MARCIA PALLY

 ■  Neues vom Wilden Westen: Der Staat schießt zurück

Marcia Pally ist eine bekannte New Yorker Feministin, gleichzeitig Chef-Filmkritikerin bei 'Penthouse‘. Sie schreibt unter anderem für 'The Village Voice‘, 'New York Times‘ und 'The Nation‘. Und einmal im Monat in der taz, was die Europäer über den Big Brother wissen sollten, aber nicht unbedingt in jeder Zeitung steht.
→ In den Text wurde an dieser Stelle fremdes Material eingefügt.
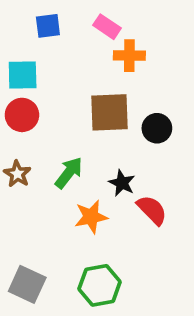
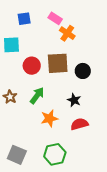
orange cross: (129, 56) -> (67, 33), turned 35
red circle: (22, 115) -> (32, 66), moved
black star: (122, 183) -> (74, 100), moved
red semicircle: (152, 210) -> (79, 124), moved, turned -60

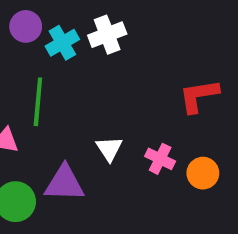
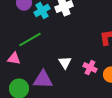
green line: (38, 102) -> (30, 40), turned 55

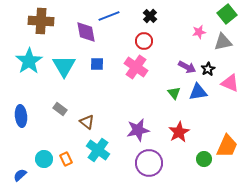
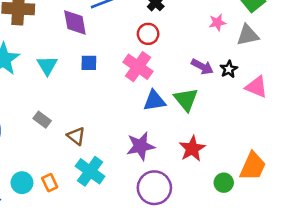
cyan triangle: (64, 66) -> (47, 65), size x0.7
blue triangle: (198, 92) -> (154, 101), moved
green triangle: (174, 93) -> (186, 99), size x1.5

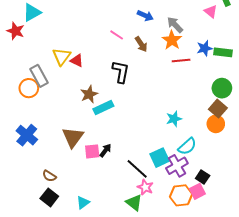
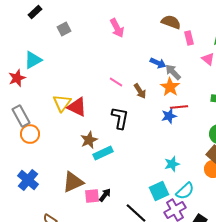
blue arrow: (145, 16) -> (158, 63), moved
red star: (16, 31) -> (17, 78), turned 30
blue star: (205, 48) -> (169, 116), moved
red triangle: (77, 61) -> (77, 107), size x1.5
gray rectangle: (39, 76) -> (21, 116), moved
brown triangle: (73, 137) -> (73, 182), turned 30
cyan square: (160, 158) -> (159, 191), moved

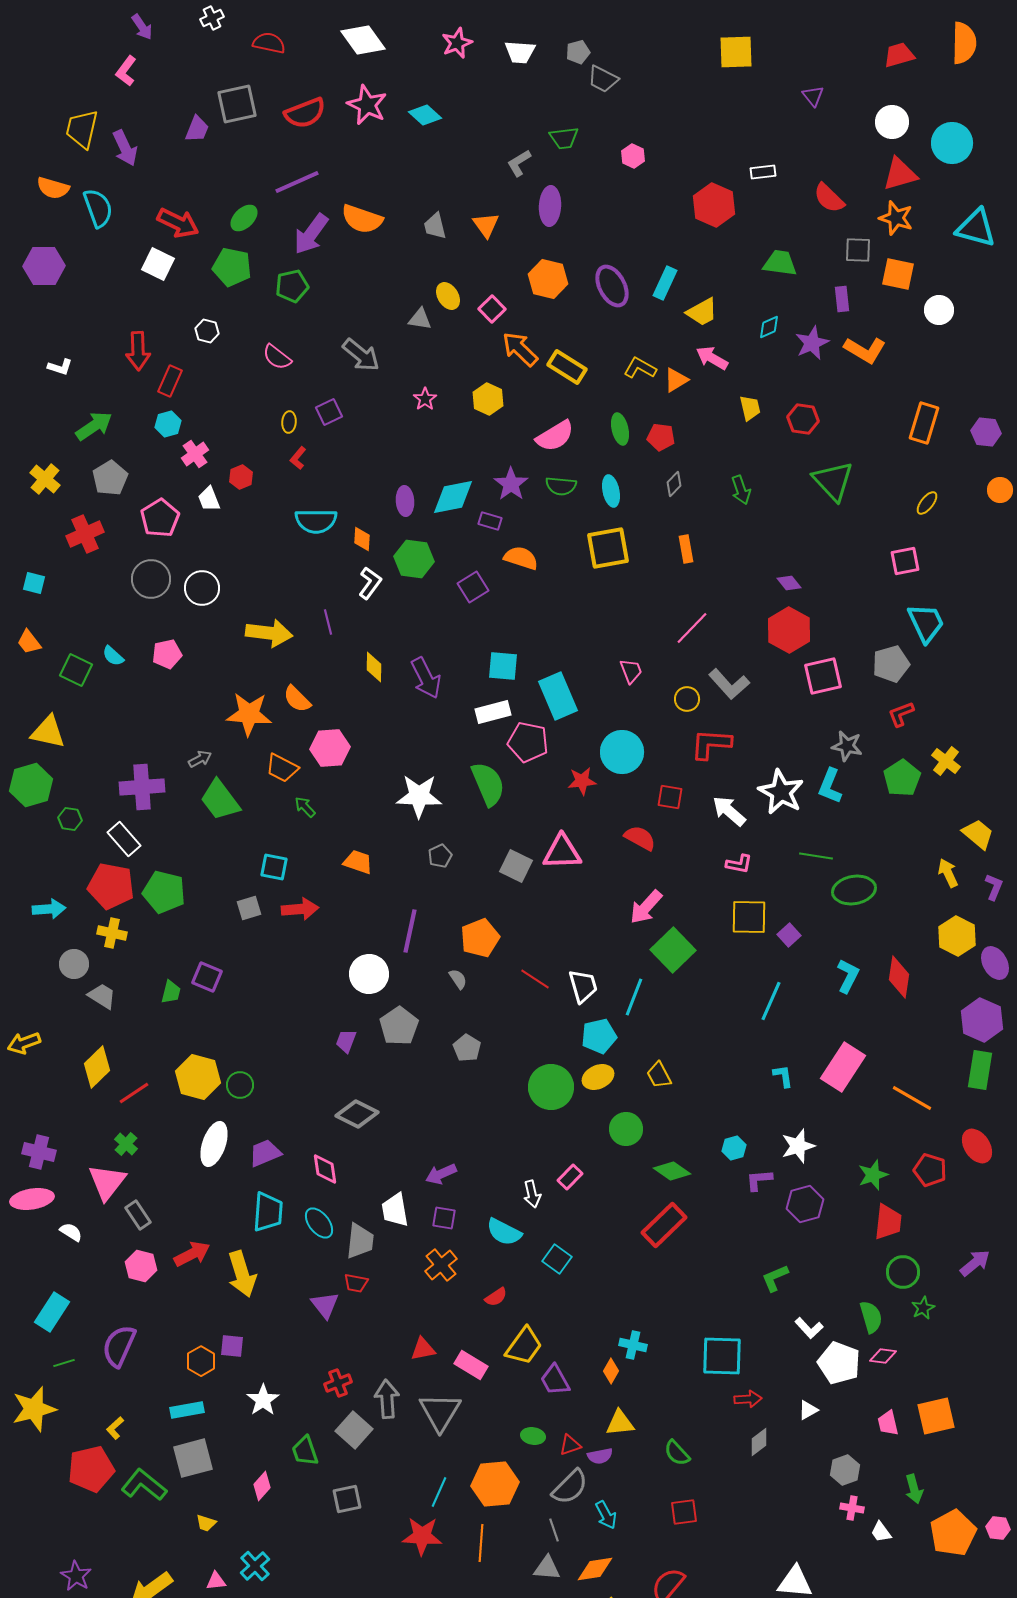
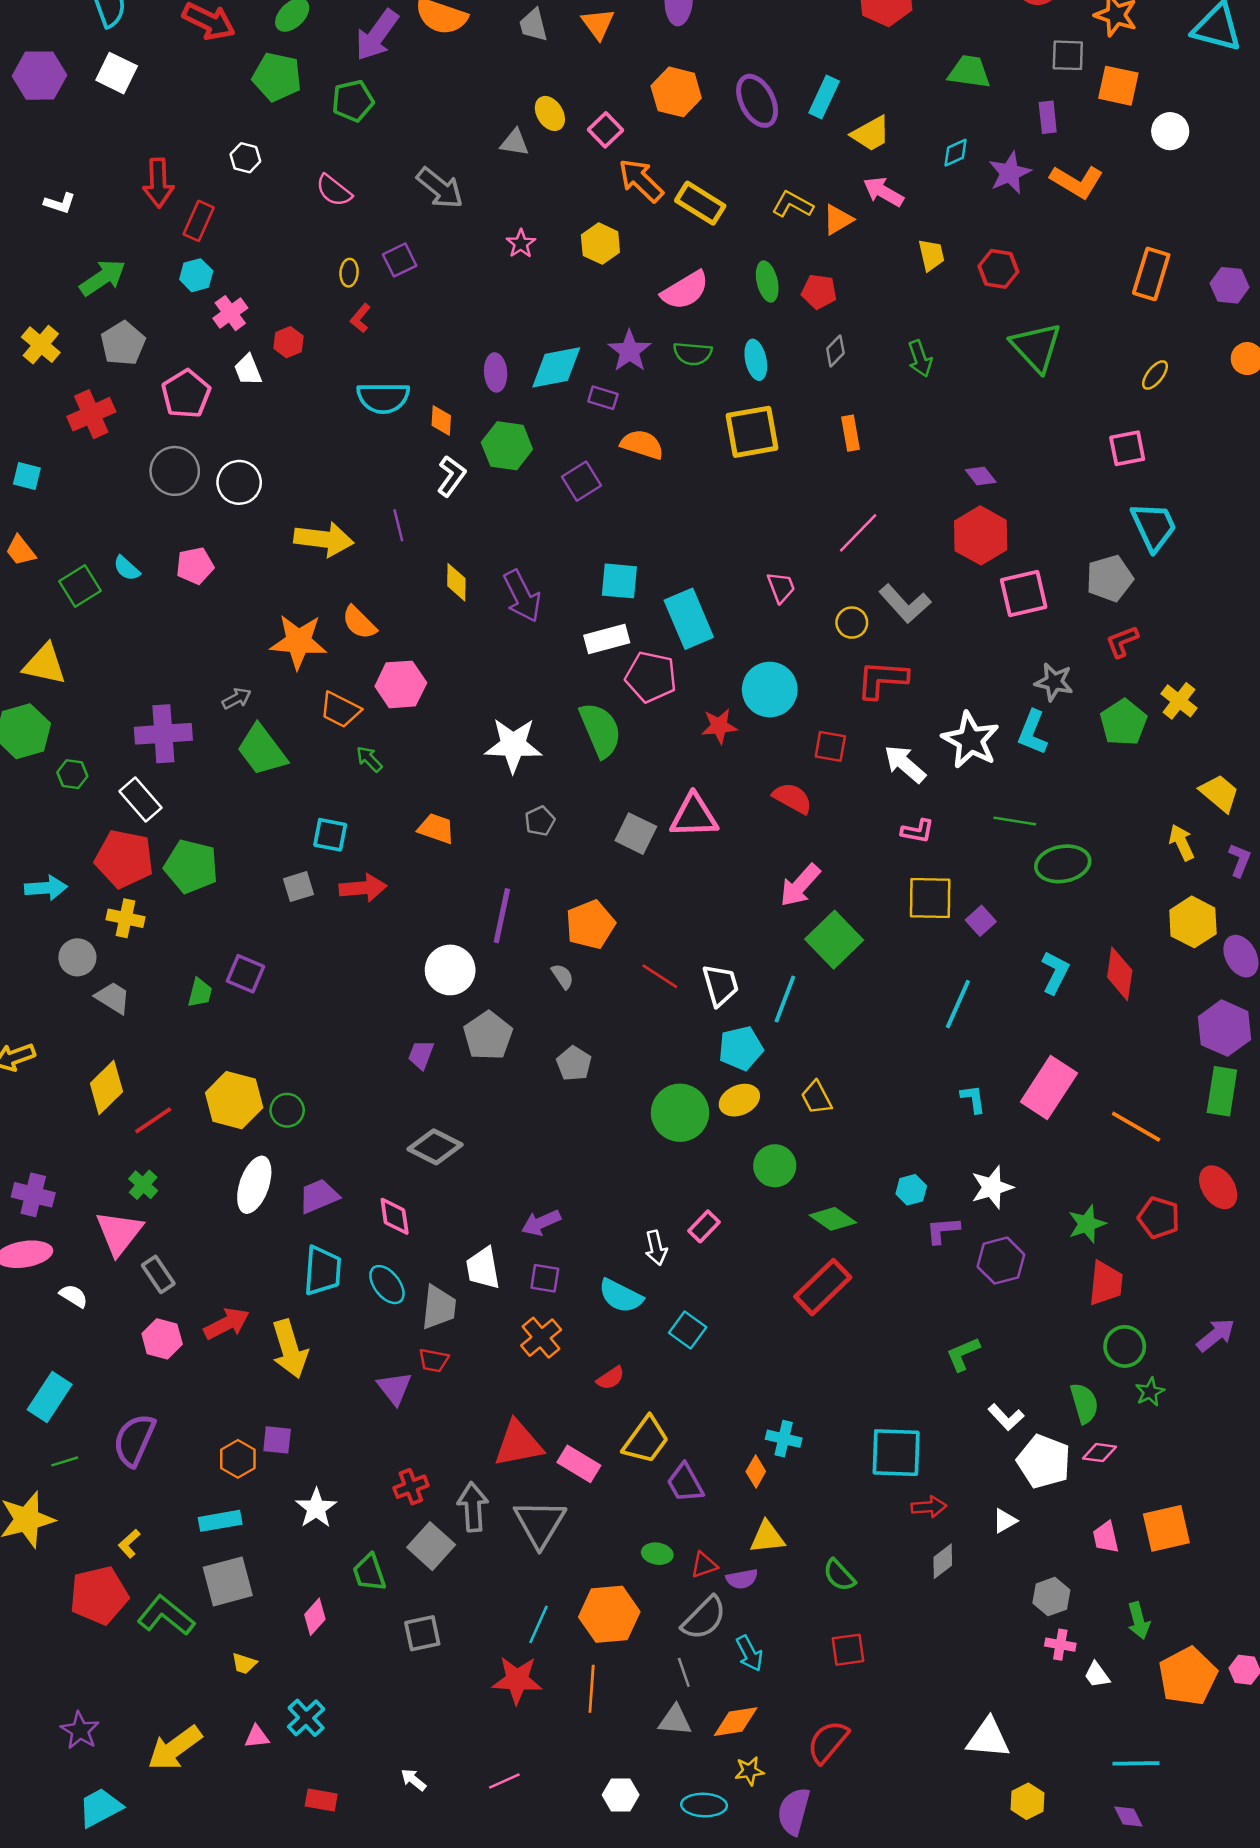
white square: (158, 264) -> (117, 73), moved
green square: (76, 670) -> (80, 586), turned 32
red triangle: (423, 1349) -> (518, 1444), size x1.6

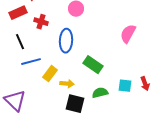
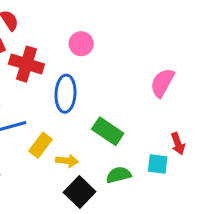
red cross: (41, 22) -> (26, 64), size x1.5
red arrow: (145, 84) -> (178, 144), moved
black square: (75, 104) -> (80, 192), turned 30

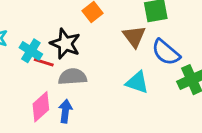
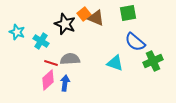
brown triangle: (134, 36) -> (96, 18), moved, turned -30
black star: (65, 44) -> (65, 24), moved
red line: (44, 62) -> (51, 63), moved

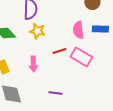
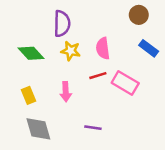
blue rectangle: (100, 29) -> (149, 48), turned 35
pink semicircle: (78, 30) -> (103, 48), moved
Auf kaum eine amerikanische Charaktereigenschaft ist mehr Verlaß: Kaum daß Schwierigkeiten auftauchen, werden die Amis emsig und unternehmen etwas. Manchmal ohne vorher nachzudenken, aber auf jeden Fall mit viel Energie, Lärm und Geld. Als letzten Monat fünf Kinder mit AK47 -Halbautomatikgewehren erschossen wurden, waren sich die Experten darüber einig, daß Offensivwaffen immer mehr zum Problem werden in Amerika, abgesehen von den bekannten schweren Körperverletzungen durch abgesägte Schrotflinten und Pistolen. Ärzte sprechen bei den durch die AK47er gerissenen Wunden (genau wie bei den unter drogendealenden Highschoolkids sehr beliebten Uzis) bereits von „Kriegsverletzungen“. Mit einer Mündungsgeschwindigkeit von 750 Metern pro Sekunde (bei Standardpistolen sind es 180 Meter pro Sekunde) zerschmettern ihre Kugeln Knochen, Blutgefäße und innere Organe, selbst wenn sie sie nicht direkt treffen, wie Dr. Eric Stirling aus Oakland detailliert ausführt. „Bei einer Verletzung mit einer 22er oder 36er“, so Stirling, der gern an friedlichere Zeiten zurückdenkt, „ist der Patient am nächsten Tag wieder zu Hause.“ Die Krankenhausgebühren können sich pro Verletzung bis auf 150.000 Dollar belaufen, Schußverletzungen kosten die amerikanische Öffentlichkeit jährlich eine Milliarde Dollar, und da öffentliche Ausgaben Steuern bedeuten und diese wiederum Wahlergebnisse, liegt das Problem der Offensivwaffen jetzt auf dem Tisch.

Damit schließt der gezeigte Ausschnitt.